# phone reboots and home screen resets



## scuba_bald (Sep 8, 2011)

My phone reboots about 3x a day for no apparent reason. I had read other threads where setCPU might have been the issue, so yesterday, I did a load. Using Odin I started with unrooted EE4 and then loaded gummy FE 1.9. I then did cwm and loaded FE 2.0. As of today, the phone has rebooted 6 times.

The strange thing about the reboots is that home screen always resets to the shortcuts I placed on the 
screen 6 hours earlier. I may have added 10 shortcuts before the reboot, but after the reboot there's only 3. Also after the reboot, the missed calls icon and unread text messages appear even though I cleared them before the reboot occurred.

Any ideas? I'm thinking that there might be a hardware issue since this was a refurb I got from Verizon.

-TIA


----------



## Rythmyc (Jul 23, 2011)

Are you using the built in kernel?


----------



## scuba_bald (Sep 8, 2011)

Kernel that came with 2.0 (2.6.32.9 [email protected] #130

Edit
Just loaded build 141. getting acore error messages, but I'll give this one a try


----------



## scuba_bald (Sep 8, 2011)

Just downloaded latest kernel (build 141) so I'll give that a try


----------



## Crispityyy (Jun 23, 2011)

Dont worry man, I really dont think its a hardware issue at all.
Ive had no problems with any of the Gummy ROMs from the past (been using since the DX), but some some reason my phone and GCFE 2.0 just did NOT get along well.
Hella reboots (about 3 a day), but not not as many FC issues as you...
I threw every different kernel I could at it, and I recently just gave up.

...Now running the RC version of GBE Gummy...no reboots so far *shrug*


----------



## scuba_bald (Sep 8, 2011)

20+ hrs on new kernel and so far, knock on wood, no reboot.

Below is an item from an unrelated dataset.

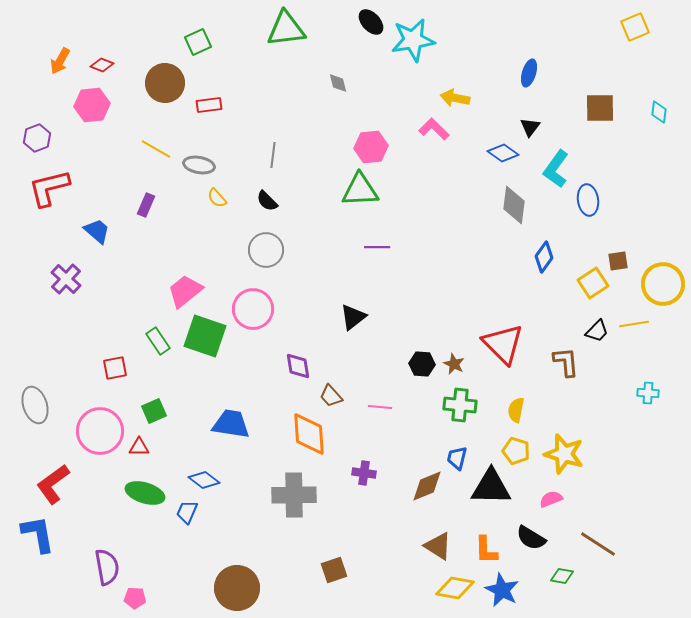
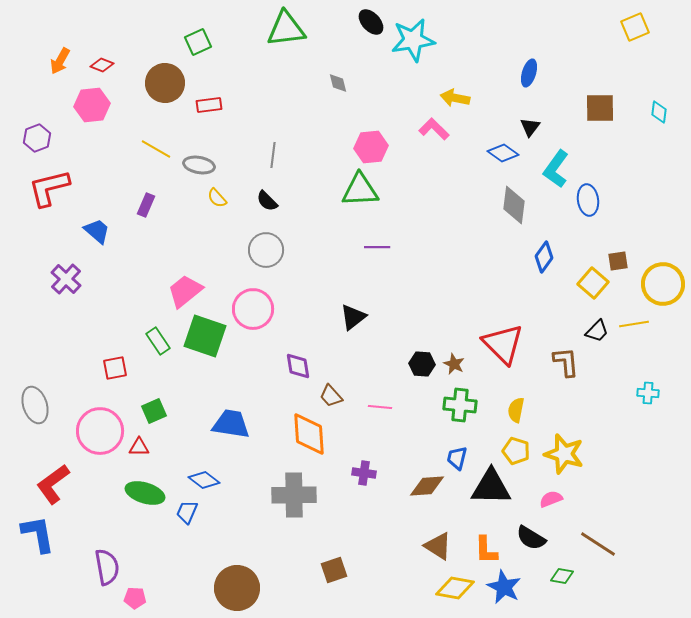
yellow square at (593, 283): rotated 16 degrees counterclockwise
brown diamond at (427, 486): rotated 18 degrees clockwise
blue star at (502, 590): moved 2 px right, 3 px up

I ran voltage control with conservative settings only
and did about 40 min or so of browsing and checking email. I left both wifi and data on (only 3g in my area) with a every 2hr pull from my corp email account. Woke up with phone now running for 10 hrs still showing 73%.
Checked email accounts and read the news on the way to work this morning with radio flipping between 1g & 4g and finally put the phone on the charger after 15hrs with still 21%.
I've never gotten this amount of time since I've owned this phone. Awesome!


----------